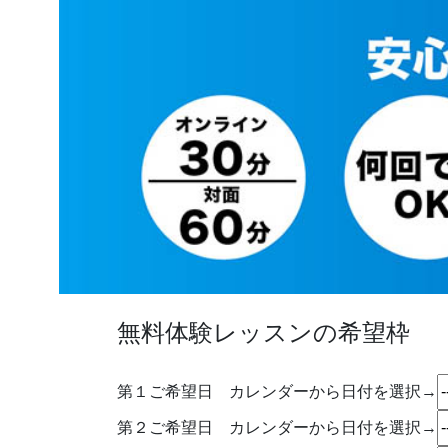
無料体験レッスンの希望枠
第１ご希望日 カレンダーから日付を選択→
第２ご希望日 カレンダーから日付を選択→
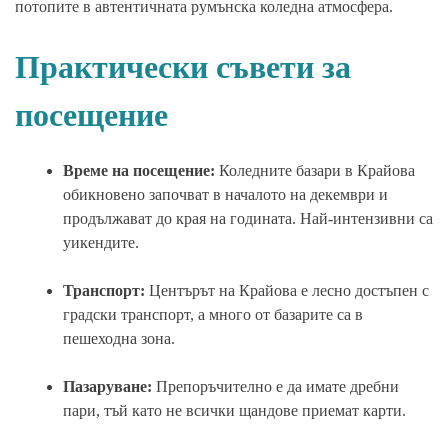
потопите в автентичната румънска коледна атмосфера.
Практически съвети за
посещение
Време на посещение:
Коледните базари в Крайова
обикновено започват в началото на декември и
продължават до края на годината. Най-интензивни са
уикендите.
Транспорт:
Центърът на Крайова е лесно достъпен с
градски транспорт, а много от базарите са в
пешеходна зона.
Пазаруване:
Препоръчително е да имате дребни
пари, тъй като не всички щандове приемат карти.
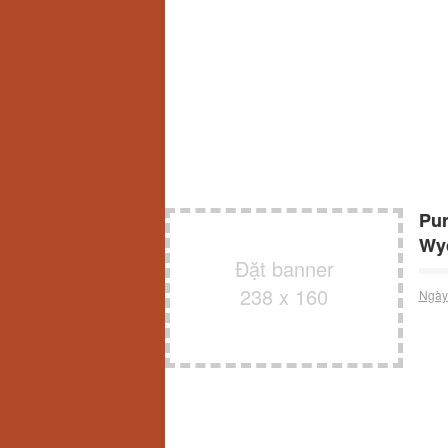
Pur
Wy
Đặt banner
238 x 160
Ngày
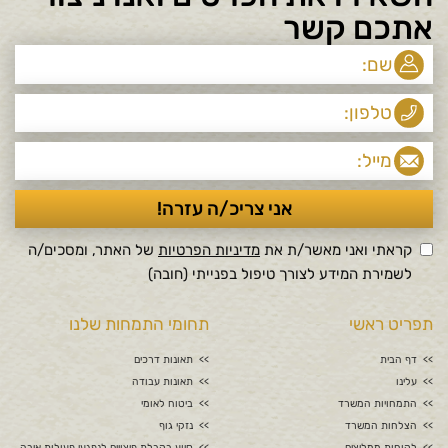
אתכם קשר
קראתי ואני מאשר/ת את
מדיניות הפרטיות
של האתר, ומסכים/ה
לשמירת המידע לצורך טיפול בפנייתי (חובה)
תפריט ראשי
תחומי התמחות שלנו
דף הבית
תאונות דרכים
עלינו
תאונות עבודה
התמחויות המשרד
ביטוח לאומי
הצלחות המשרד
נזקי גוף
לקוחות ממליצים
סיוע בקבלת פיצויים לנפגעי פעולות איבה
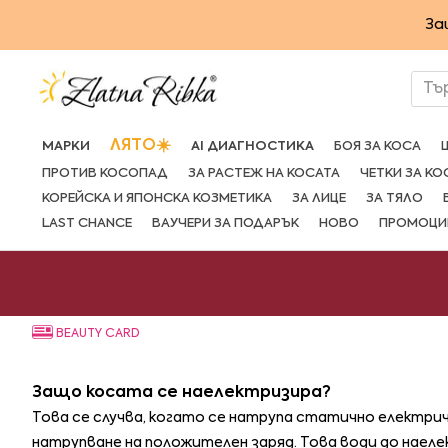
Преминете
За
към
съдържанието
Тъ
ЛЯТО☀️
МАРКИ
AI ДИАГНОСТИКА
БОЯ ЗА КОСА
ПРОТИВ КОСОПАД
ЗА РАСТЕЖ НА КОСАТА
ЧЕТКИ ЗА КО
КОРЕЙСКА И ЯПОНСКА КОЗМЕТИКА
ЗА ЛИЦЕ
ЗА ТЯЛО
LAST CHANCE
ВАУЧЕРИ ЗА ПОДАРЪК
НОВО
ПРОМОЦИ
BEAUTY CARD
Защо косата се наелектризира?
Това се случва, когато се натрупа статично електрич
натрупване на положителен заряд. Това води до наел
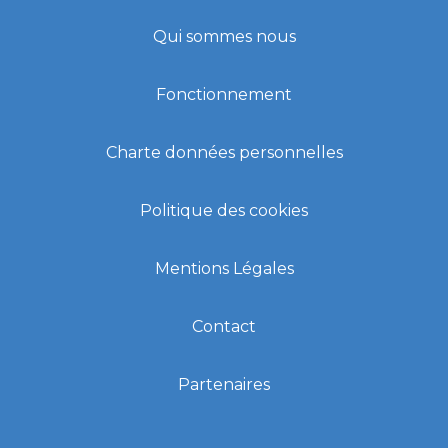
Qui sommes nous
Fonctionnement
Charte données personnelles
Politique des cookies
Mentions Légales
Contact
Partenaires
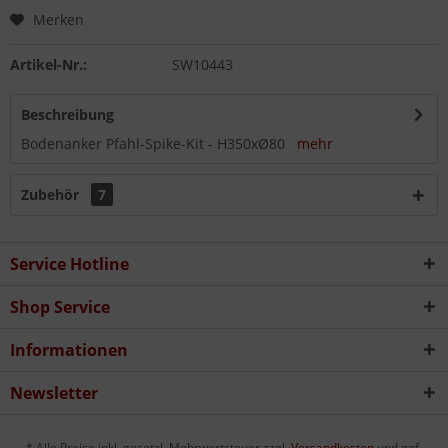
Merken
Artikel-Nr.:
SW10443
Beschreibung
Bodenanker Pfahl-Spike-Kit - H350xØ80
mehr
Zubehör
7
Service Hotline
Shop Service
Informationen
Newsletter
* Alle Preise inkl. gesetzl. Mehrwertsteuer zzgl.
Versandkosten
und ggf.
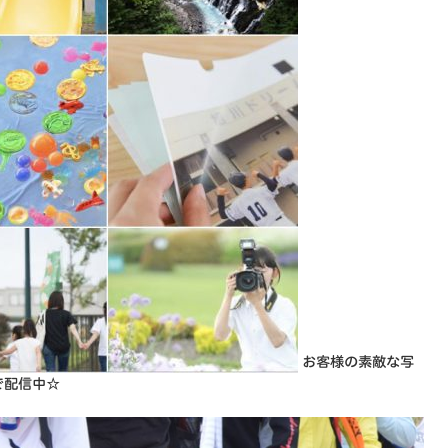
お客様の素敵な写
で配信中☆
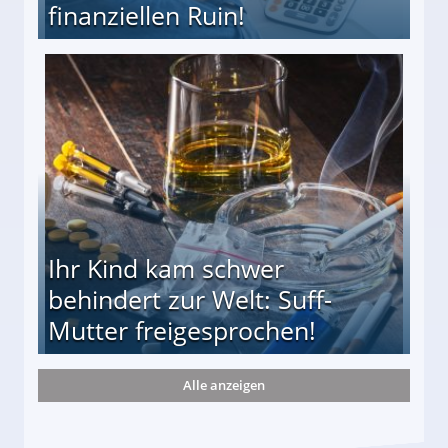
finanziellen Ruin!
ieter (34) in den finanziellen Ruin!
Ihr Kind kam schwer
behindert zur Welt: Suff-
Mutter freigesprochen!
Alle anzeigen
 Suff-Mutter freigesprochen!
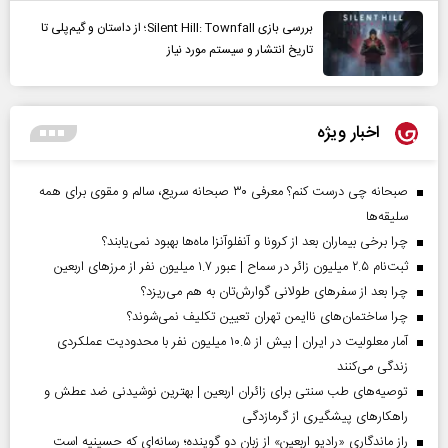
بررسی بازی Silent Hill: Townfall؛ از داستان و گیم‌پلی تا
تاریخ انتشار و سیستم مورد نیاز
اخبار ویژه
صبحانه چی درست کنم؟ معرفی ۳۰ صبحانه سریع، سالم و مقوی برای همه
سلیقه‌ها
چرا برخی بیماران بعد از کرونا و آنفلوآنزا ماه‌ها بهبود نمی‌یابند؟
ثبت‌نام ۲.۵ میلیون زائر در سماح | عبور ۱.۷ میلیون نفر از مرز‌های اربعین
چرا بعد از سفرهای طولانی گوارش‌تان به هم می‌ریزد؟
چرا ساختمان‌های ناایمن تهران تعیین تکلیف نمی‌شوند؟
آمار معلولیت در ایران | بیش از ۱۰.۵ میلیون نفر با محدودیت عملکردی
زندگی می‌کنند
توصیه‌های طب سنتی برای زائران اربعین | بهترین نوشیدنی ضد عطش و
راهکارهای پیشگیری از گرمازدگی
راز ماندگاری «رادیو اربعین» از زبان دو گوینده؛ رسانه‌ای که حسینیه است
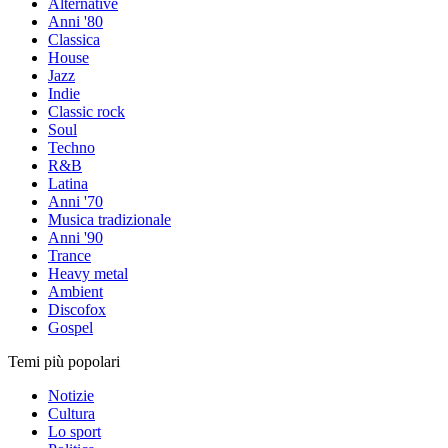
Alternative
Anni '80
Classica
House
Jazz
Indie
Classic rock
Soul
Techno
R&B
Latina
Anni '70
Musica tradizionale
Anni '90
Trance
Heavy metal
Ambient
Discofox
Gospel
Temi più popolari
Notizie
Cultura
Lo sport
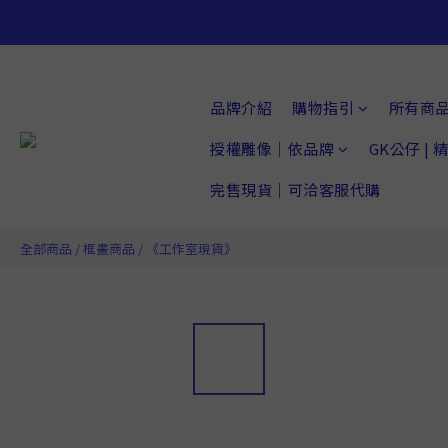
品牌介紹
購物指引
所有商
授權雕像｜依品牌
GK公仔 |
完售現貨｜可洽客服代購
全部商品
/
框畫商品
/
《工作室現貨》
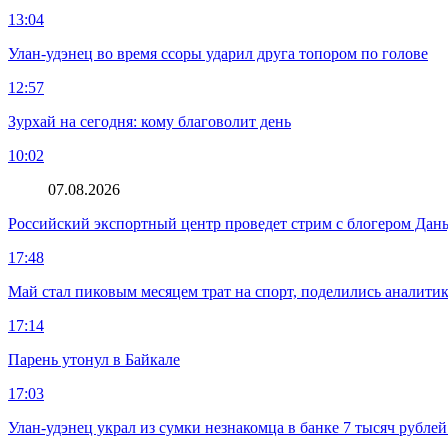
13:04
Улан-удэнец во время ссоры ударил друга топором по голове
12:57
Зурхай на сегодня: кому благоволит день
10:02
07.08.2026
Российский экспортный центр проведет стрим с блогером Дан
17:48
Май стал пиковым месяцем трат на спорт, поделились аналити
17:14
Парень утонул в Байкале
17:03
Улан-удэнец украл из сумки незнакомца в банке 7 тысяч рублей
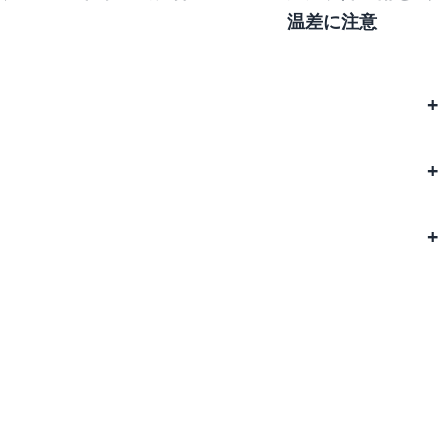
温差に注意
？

:::::

- YOUR OBJECTIVE:
Give all the entries again exactly, dropping each picture.

- RESULT OF THIS TASK:
無料体験レッスンの希望枠
第１ご希望日 カレンダーから日付を選択→
第２ご希望日 カレンダーから日付を選択→
потопите в автентичната румънска коледна атмосфера.
Практически съвети за
посещение
Време на посещение:
Коледните базари в Крайова
обикновено започват в началото на декември и
продължават до края на годината. Най-интензивни са
уикендите.
Транспорт:
Центърът на Крайова е лесно достъпен с
градски транспорт, а много от базарите са в
пешеходна зона.
Пазаруване:
Препоръчително е да имате дребни
пари, тъй като не всички щандове приемат карти.
Pur
Wy
Đặt banner
238 x 160
Ngày
אתכם קשר
קראתי ואני מאשר/ת את
מדיניות הפרטיות
של האתר, ומסכים/ה
לשמירת המידע לצורך טיפול בפנייתי (חובה)
תפריט ראשי
תחומי התמחות שלנו
דף הבית
תאונות דרכים
עלינו
תאונות עבודה
התמחויות המשרד
ביטוח לאומי
הצלחות המשרד
נזקי גוף
לקוחות ממליצים
סיוע בקבלת פיצויים לנפגעי פעולות איבה
Преминете
За
към
съдържанието
Тъ
ЛЯТО☀️
МАРКИ
AI ДИАГНОСТИКА
БОЯ ЗА КОСА
ПРОТИВ КОСОПАД
ЗА РАСТЕЖ НА КОСАТА
ЧЕТКИ ЗА КО
КОРЕЙСКА И ЯПОНСКА КОЗМЕТИКА
ЗА ЛИЦЕ
ЗА ТЯЛО
LAST CHANCE
ВАУЧЕРИ ЗА ПОДАРЪК
НОВО
ПРОМОЦИ
BEAUTY CARD
Защо косата се наелектризира?
Това се случва, когато се натрупа статично електрич
натрупване на положителен заряд. Това води до наел
Qui sommes nous
Fonctionnement
Charte données personnelles
Politique des cookies
Mentions Légales
Contact
Partenaires
Merken
Artikel-Nr.:
SW10443
Beschreibung
Bodenanker Pfahl-Spike-Kit - H350xØ80
mehr
Zubehör
7
Service Hotline
Shop Service
Informationen
Newsletter
* Alle Preise inkl. gesetzl. Mehrwertsteuer zzgl.
Versandkosten
und ggf.
お客様の素敵な写
で配信中☆
finanziellen Ruin!
ieter (34) in den finanziellen Ruin!
Ihr Kind kam schwer
behindert zur Welt: Suff-
Mutter freigesprochen!
Alle anzeigen
 Suff-Mutter freigesprochen!
بررسی بازی Silent Hill: Townfall؛ از داستان و گیم‌پلی تا
تاریخ انتشار و سیستم مورد نیاز
اخبار ویژه
صبحانه چی درست کنم؟ معرفی ۳۰ صبحانه سریع، سالم و مقوی برای همه
سلیقه‌ها
چرا برخی بیماران بعد از کرونا و آنفلوآنزا ماه‌ها بهبود نمی‌یابند؟
ثبت‌نام ۲.۵ میلیون زائر در سماح | عبور ۱.۷ میلیون نفر از مرز‌های اربعین
چرا بعد از سفرهای طولانی گوارش‌تان به هم می‌ریزد؟
چرا ساختمان‌های ناایمن تهران تعیین تکلیف نمی‌شوند؟
آمار معلولیت در ایران | بیش از ۱۰.۵ میلیون نفر با محدودیت عملکردی
زندگی می‌کنند
توصیه‌های طب سنتی برای زائران اربعین | بهترین نوشیدنی ضد عطش و
راهکارهای پیشگیری از گرمازدگی
راز ماندگاری «رادیو اربعین» از زبان دو گوینده؛ رسانه‌ای که حسینیه است
Alternative
Anni '80
Classica
House
Jazz
Indie
Classic rock
Soul
Techno
R&B
Latina
Anni '70
Musica tradizionale
Anni '90
Trance
Heavy metal
Ambient
Discofox
Gospel
Temi più popolari
Notizie
Cultura
Lo sport
品牌介紹
購物指引
所有商
授權雕像｜依品牌
GK公仔 |
完售現貨｜可洽客服代購
全部商品
/
框畫商品
/
《工作室現貨》
13:04
Улан-удэнец во время ссоры ударил друга топором по голове
12:57
Зурхай на сегодня: кому благоволит день
10:02
07.08.2026
Российский экспортный центр проведет стрим с блогером Дан
17:48
Май стал пиковым месяцем трат на спорт, поделились аналити
17:14
Парень утонул в Байкале
17:03
Улан-удэнец украл из сумки незнакомца в банке 7 тысяч рублей
温差に注意
？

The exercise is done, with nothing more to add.